[Document understanding data]
┄┄┄┄┄┄┄┄┄┄┄┄┄┄┄┄┄┄┄┄
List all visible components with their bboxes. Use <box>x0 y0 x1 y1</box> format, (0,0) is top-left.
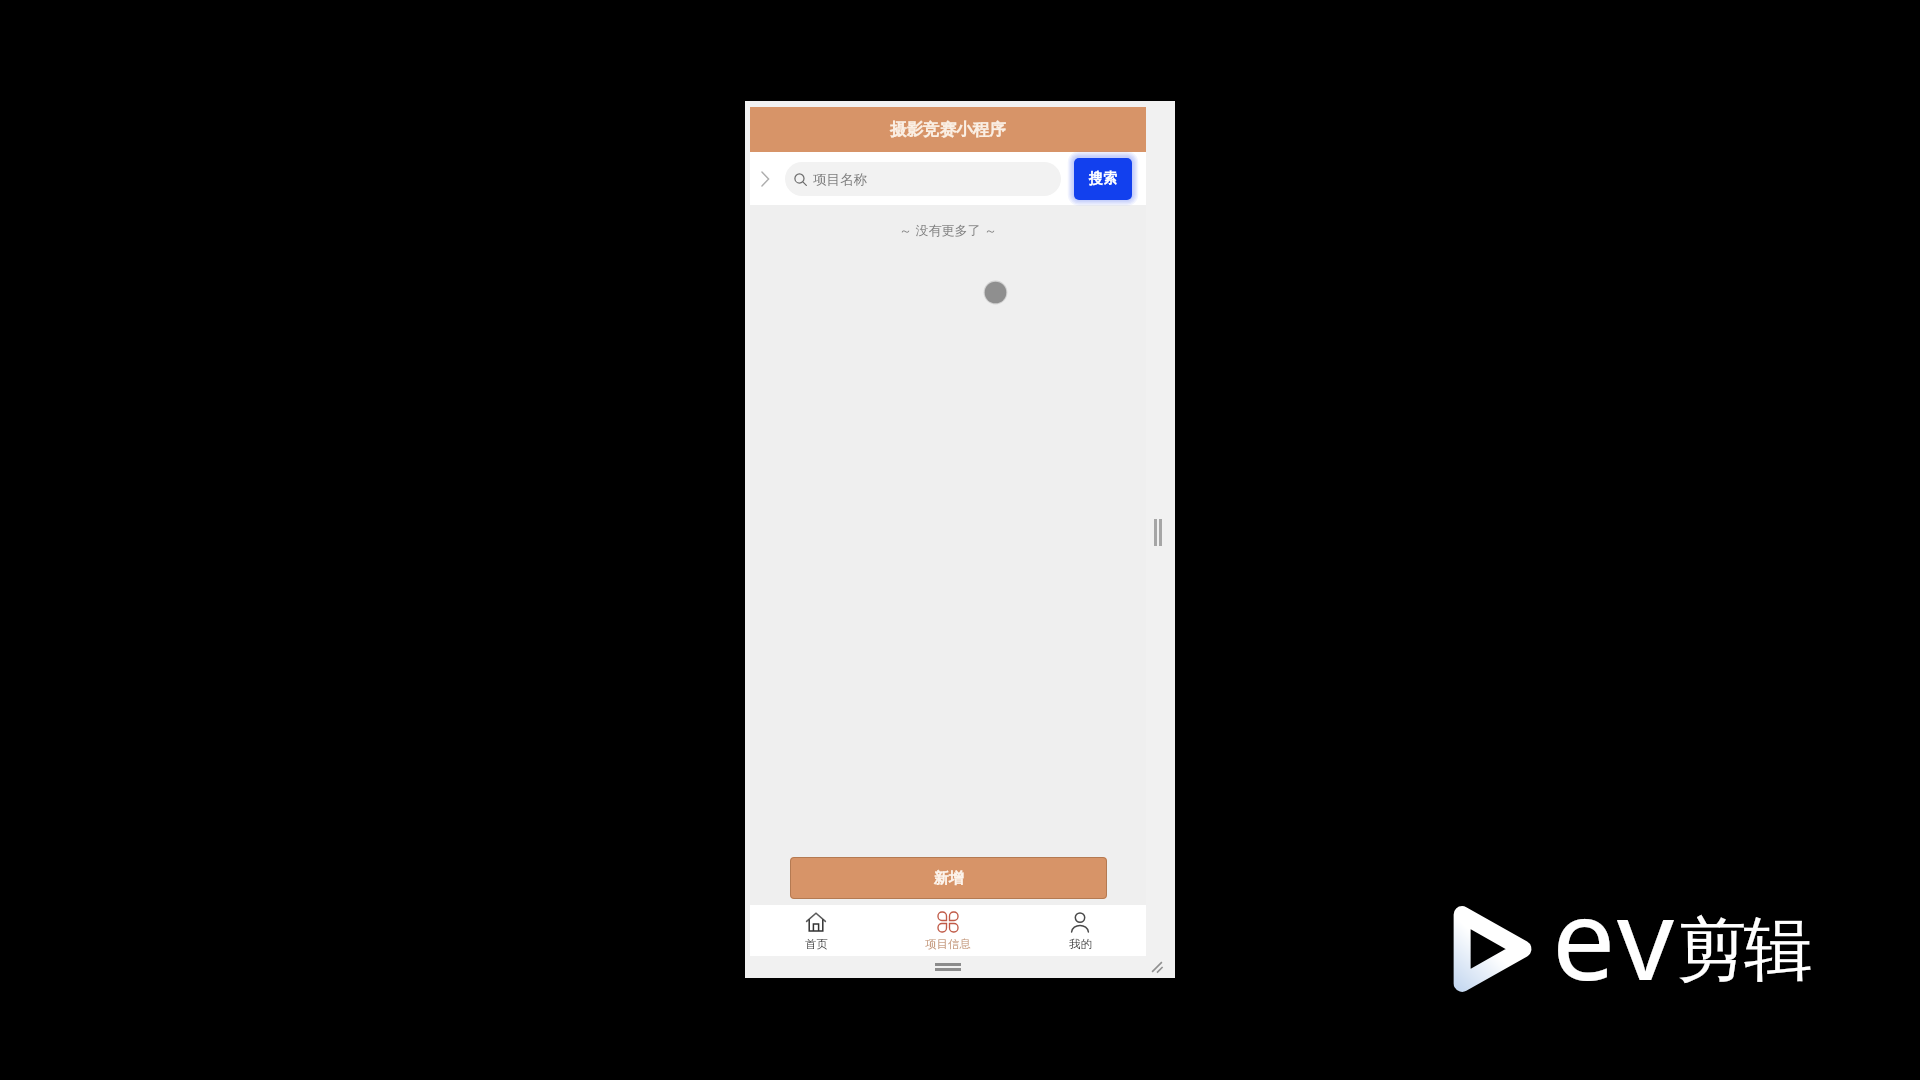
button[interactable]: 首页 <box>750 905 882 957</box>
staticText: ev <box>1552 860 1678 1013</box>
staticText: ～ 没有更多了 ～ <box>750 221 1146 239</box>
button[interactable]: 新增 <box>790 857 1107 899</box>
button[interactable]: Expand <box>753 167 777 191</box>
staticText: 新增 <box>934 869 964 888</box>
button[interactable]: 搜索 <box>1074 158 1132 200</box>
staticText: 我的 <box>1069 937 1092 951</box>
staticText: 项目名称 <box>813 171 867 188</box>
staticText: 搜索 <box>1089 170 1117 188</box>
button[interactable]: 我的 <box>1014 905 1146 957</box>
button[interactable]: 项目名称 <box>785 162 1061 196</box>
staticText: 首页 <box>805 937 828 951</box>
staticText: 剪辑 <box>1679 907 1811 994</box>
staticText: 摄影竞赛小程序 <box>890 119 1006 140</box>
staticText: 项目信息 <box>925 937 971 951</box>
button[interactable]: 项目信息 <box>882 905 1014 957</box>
┄┄┄┄┄┄┄┄┄┄┄┄┄┄┄┄┄┄┄┄
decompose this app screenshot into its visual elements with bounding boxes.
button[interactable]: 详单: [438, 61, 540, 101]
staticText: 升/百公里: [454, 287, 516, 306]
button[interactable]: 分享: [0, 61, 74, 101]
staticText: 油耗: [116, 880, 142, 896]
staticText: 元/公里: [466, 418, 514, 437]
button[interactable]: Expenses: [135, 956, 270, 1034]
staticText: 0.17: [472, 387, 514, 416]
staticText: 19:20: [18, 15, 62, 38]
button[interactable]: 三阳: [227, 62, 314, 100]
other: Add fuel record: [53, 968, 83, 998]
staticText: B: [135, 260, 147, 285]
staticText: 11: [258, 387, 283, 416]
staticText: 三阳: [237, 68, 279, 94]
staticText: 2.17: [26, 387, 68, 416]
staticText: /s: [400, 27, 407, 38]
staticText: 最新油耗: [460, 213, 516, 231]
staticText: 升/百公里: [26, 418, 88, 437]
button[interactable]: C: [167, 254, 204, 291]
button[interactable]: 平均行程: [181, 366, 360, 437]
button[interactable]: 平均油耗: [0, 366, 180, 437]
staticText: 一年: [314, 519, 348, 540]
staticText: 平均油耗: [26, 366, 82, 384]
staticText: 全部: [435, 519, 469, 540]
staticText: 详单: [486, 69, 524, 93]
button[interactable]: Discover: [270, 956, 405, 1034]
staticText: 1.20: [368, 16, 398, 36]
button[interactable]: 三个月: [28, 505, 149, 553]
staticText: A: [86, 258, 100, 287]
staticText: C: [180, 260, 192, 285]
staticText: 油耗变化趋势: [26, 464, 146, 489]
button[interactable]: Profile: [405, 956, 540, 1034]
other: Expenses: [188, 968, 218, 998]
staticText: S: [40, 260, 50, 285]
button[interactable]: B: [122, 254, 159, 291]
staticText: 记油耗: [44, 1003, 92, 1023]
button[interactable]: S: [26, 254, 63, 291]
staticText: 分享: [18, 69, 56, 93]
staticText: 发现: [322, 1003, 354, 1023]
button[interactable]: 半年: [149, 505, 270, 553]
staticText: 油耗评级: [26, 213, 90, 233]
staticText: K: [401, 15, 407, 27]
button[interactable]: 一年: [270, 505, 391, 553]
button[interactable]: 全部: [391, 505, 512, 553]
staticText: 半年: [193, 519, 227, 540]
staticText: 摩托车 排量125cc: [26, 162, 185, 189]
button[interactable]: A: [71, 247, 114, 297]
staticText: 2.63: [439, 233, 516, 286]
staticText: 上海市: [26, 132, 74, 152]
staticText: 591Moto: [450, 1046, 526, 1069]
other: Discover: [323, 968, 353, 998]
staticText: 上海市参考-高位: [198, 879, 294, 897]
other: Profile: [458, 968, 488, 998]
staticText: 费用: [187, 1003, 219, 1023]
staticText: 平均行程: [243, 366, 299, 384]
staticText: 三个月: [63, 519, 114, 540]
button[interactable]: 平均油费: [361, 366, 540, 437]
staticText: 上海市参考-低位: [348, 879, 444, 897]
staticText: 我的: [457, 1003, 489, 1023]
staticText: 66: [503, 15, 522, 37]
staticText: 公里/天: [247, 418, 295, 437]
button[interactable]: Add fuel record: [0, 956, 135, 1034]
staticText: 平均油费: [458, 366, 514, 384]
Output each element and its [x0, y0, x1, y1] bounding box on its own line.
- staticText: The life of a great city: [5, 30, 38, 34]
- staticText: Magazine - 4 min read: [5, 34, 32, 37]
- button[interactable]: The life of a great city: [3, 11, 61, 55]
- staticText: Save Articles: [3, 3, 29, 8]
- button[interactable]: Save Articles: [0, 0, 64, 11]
┄┄┄┄┄┄┄┄┄┄┄┄┄┄┄┄┄┄┄┄
From the entries, copy every line in which the string "项目名称" can be found.

- _WRITTEN REPLY_:
staticText: 项目名称 <box>813 171 867 188</box>
button[interactable]: 项目名称 <box>785 162 1061 196</box>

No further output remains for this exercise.